**EXERCISE**
Every entry that follows is to be set down exactly, with its pictures omitted.
··········
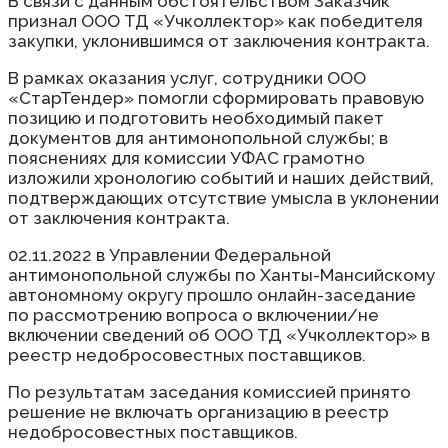
В связи с данным обстоятельством Заказчик
признал ООО ТД «Учколлектор» как победителя
закупки, уклонившимся от заключения контракта.
В рамках оказания услуг, сотрудники ООО
«СтарТендер» помогли сформировать правовую
позицию и подготовить необходимый пакет
документов для антимонопольной службы; в
пояснениях для комиссии УФАС грамотно
изложили хронологию событий и наших действий,
подтверждающих отсутствие умысла в уклонении
от заключения контракта.
02.11.2022 в Управлении Федеральной
антимонопольной службы по Ханты-Мансийскому
автономному округу прошло онлайн-заседание
по рассмотрению вопроса о включении/не
включении сведений об ООО ТД «Учколлектор» в
реестр недобросовестных поставщиков.
По результатам заседания комиссией принято
решение не включать организацию в реестр
недобросовестных поставщиков.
··········
**TASK RESPONSE**
В связи с данным обстоятельством Заказчик
признал ООО ТД «Учколлектор» как победителя
закупки, уклонившимся от заключения контракта.
В рамках оказания услуг, сотрудники ООО
«СтарТендер» помогли сформировать правовую
позицию и подготовить необходимый пакет
документов для антимонопольной службы; в
пояснениях для комиссии УФАС грамотно
изложили хронологию событий и наших действий,
подтверждающих отсутствие умысла в уклонении
от заключения контракта.
02.11.2022 в Управлении Федеральной
антимонопольной службы по Ханты-Мансийскому
автономному округу прошло онлайн-заседание
по рассмотрению вопроса о включении/не
включении сведений об ООО ТД «Учколлектор» в
реестр недобросовестных поставщиков.
По результатам заседания комиссией принято
решение не включать организацию в реестр
недобросовестных поставщиков.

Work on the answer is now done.